▶ [Records excerpted from a collection]
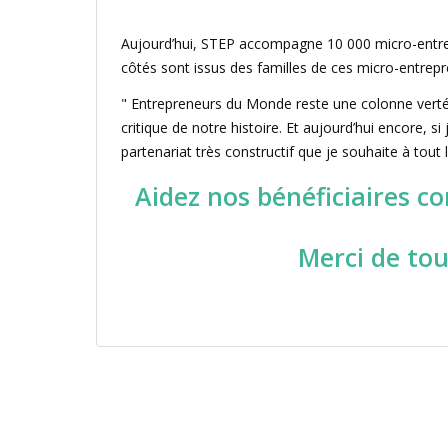
Aujourd’hui, STEP accompagne 10 000 micro-entrepre
côtés sont issus des familles de ces micro-entrepre
" Entrepreneurs du Monde reste une colonne verté
critique de notre histoire. Et aujourd’hui encore, si
partenariat très constructif que je souhaite à tout
Aidez nos bénéficiaires c
Merci de tou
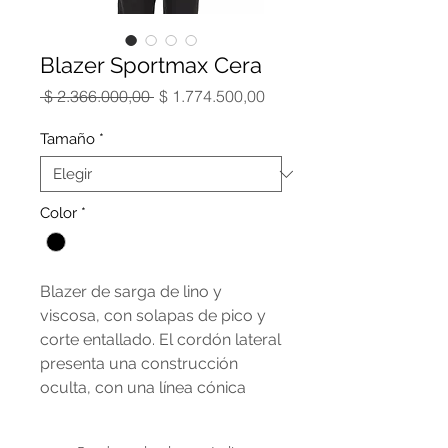
Blazer Sportmax Cera
Precio
Precio
 $ 2.366.000,00 
$ 1.774.500,00
de
oferta
Tamaño
*
Color
*
Blazer de sarga de lino y
viscosa, con solapas de pico y
corte entallado. El cordón lateral
presenta una construcción
oculta, con una línea cónica
hacia el bajo. El diseño presenta
pinzas y laterales esculpidos,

▶ [BRIEF]
Begin at the line containing "corte entallado. El cordón lateral" and reproduce each line through the end of the records above.

▶ [WRITTEN RESPONSE]
corte entallado. El cordón lateral
presenta una construcción
oculta, con una línea cónica
hacia el bajo. El diseño presenta
pinzas y laterales esculpidos,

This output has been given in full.